La prima: Meloni vorrebbe candidarsi, per certificare il suo consenso personale, ma sa anche che un risultato alto di Fratelli d’Italia potrebbe cannibalizzare i suoi alleati, e avere un governo con un partito che va bene (il suo) e altri che vanno male (gli altri) potrebbe indebolire il suo governo: ne vale la pena?
Seconda ragione: Schlein. La leader del Pd vorrebbe candidarsi (anche se i vecchi e i nuovi dirigenti del Pd glielo sconsigliano: non vorrai mica fare come Berlusconi?) ma sa che potrà farlo solo se lo farà anche Meloni. Ma perché Schlein vuole candidarsi? Perché il suo Pd ha bisogno di superare quota 20 per cento per evitare che il Pd rottami rapidamente la leadership di Schlein (il 20 per cento è una soglia psicologica, più bassa del 22,7 per cento ottenuto dal Pd alle ultime Europee, più alta del 19 per cento ottenuto dal Pd nel 2022) e perché anche uno zero virgola di valore aggiunto potrebbe essere decisivo per arrivare a quella soglia.
Tema numero tre: Salvini.
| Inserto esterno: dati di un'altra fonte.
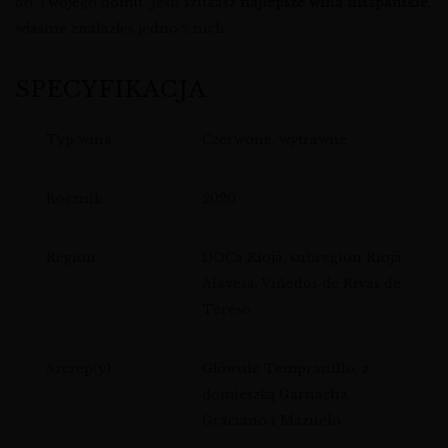
do Twojego domu. Jeśli szukasz
najlepsze wina hiszpańskie
,
właśnie znalazłeś jedno z nich.
SPECYFIKACJA
Typ wina
Czerwone, wytrawne
Rocznik
2020
Region
DOCa Rioja, subregion Rioja
Alavesa, Viñedos de Rivas de
Tereso
Szczep(y)
Głównie Tempranillo, z
domieszką Garnacha,
Graciano i Mazuelo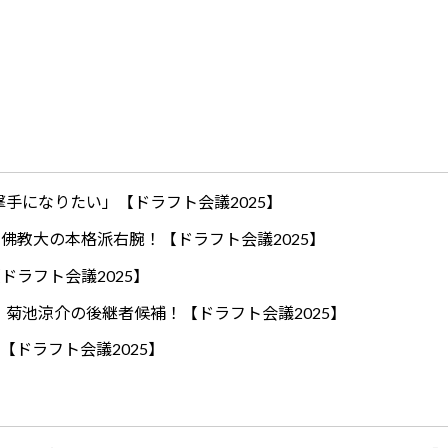
手になりたい」【ドラフト会議2025】
ロ！佛教大の本格派右腕！【ドラフト会議2025】
ドラフト会議2025】
！菊池涼介の後継者候補！【ドラフト会議2025】
【ドラフト会議2025】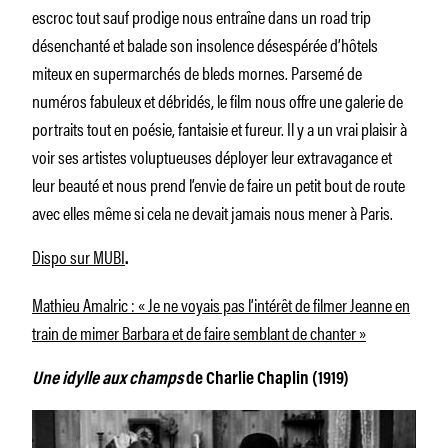
escroc tout sauf prodige nous entraîne dans un road trip
désenchanté et balade son insolence désespérée d’hôtels
miteux en supermarchés de bleds mornes. Parsemé de
numéros fabuleux et débridés, le film nous offre une galerie de
portraits tout en poésie, fantaisie et fureur. Il y a un vrai plaisir à
voir ses artistes voluptueuses déployer leur extravagance et
leur beauté et nous prend l’envie de faire un petit bout de route
avec elles même si cela ne devait jamais nous mener à Paris.
Dispo sur MUBI
.
Mathieu Amalric : « Je ne voyais pas l’intérêt de filmer Jeanne en
train de mimer Barbara et de faire semblant de chanter »
Une idylle aux champs
de Charlie Chaplin (1919)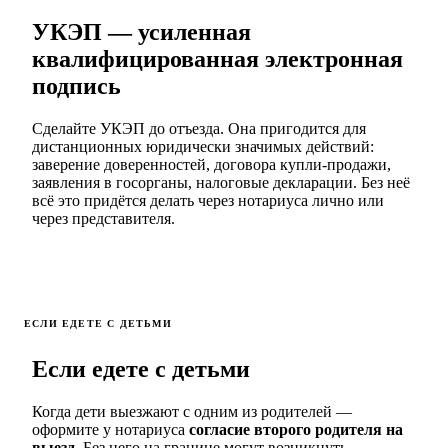
УКЭП — усиленная
квалифицированная электронная
подпись
Сделайте УКЭП до отъезда. Она пригодится для
дистанционных юридически значимых действий:
заверение доверенностей, договора купли-продажи,
заявления в госорганы, налоговые декларации. Без неё
всё это придётся делать через нотариуса лично или
через представителя.
ЕСЛИ ЕДЕТЕ С ДЕТЬМИ
Если едете с детьми
Когда дети выезжают с одним из родителей —
оформите у нотариуса
согласие второго родителя на
выезд
. Без него на границе могут возникнуть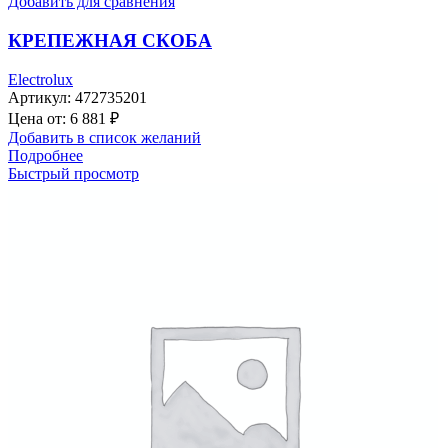
Добавить для сравнения
КРЕПЕЖНАЯ СКОБА
Electrolux
Артикул:
472735201
Цена от:
6 881
₽
Добавить в список желаний
Подробнее
Быстрый просмотр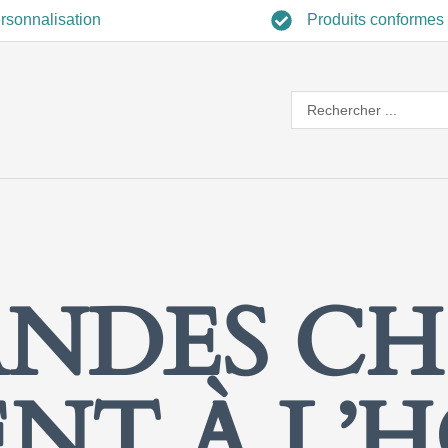
rsonnalisation
Produits conformes
Search
...
NDES CH
ENT À L’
Il vicepremier vorrebbe candidarsi ma vuole evitare di pesarsi e, allo stesso tempo, sa che senza raccogliere molti voti c'è chi potrebbe chiedere il suo scalpo (e sa che tra quelli che potrebbero chiedere il suo scalpo c'è anche il governatore del Veneto Luca Zaia, al quale Salvini vorrebbe fare il terzo mandato, cosa oggi proibita dalla legge, anche per evitare di avercelo tra le scatole tra un anno).